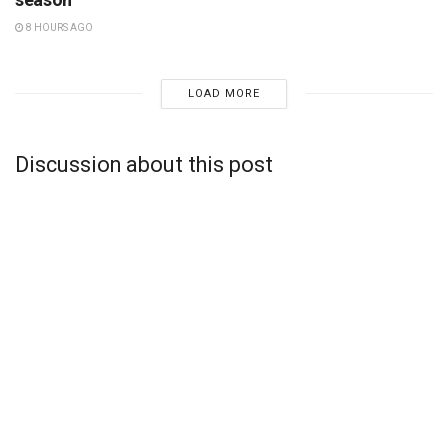
8 HOURS AGO
LOAD MORE
Discussion about this post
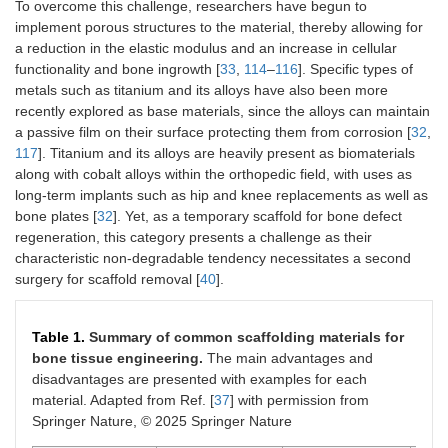
To overcome this challenge, researchers have begun to
implement porous structures to the material, thereby allowing for
a reduction in the elastic modulus and an increase in cellular
functionality and bone ingrowth [
33
,
114
–
116
]. Specific types of
metals such as titanium and its alloys have also been more
recently explored as base materials, since the alloys can maintain
a passive film on their surface protecting them from corrosion [
32
,
117
]. Titanium and its alloys are heavily present as biomaterials
along with cobalt alloys within the orthopedic field, with uses as
long-term implants such as hip and knee replacements as well as
bone plates [
32
]. Yet, as a temporary scaffold for bone defect
regeneration, this category presents a challenge as their
characteristic non-degradable tendency necessitates a second
surgery for scaffold removal [
40
].
Table 1.
Summary of common scaffolding materials for
bone tissue engineering.
The main advantages and
disadvantages are presented with examples for each
material. Adapted from Ref. [
37
] with permission from
Springer Nature, © 2025 Springer Nature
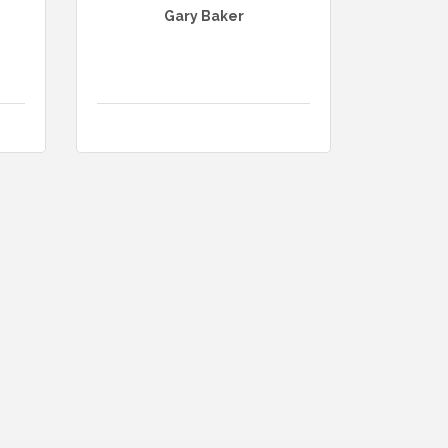
Gary Baker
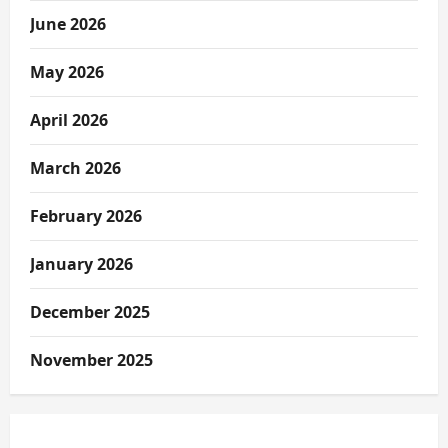
June 2026
May 2026
April 2026
March 2026
February 2026
January 2026
December 2025
November 2025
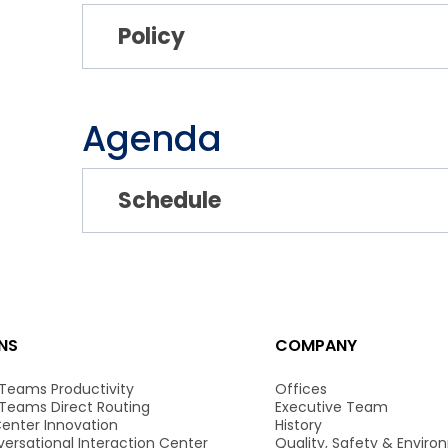
Policy
Agenda
Schedule
NS
COMPANY
 Teams Productivity
Offices
 Teams Direct Routing
Executive Team
enter Innovation
History
ersational Interaction Center
Quality, Safety & Envir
# # #
● **How to complete this task**: Your answer must be an exact copy of the lines from the one with "bone tissue engineering." through the final line of the data, both included, without any pictures.

● **Result**:
bone tissue engineering.
The main advantages and
disadvantages are presented with examples for each
material. Adapted from Ref. [
37
] with permission from
Springer Nature, © 2025 Springer Nature
Gary Baker
June 2026
May 2026
April 2026
March 2026
February 2026
January 2026
December 2025
November 2025
Policy
Agenda
Schedule
NS
COMPANY
 Teams Productivity
Offices
 Teams Direct Routing
Executive Team
enter Innovation
History
ersational Interaction Center
Quality, Safety & Envir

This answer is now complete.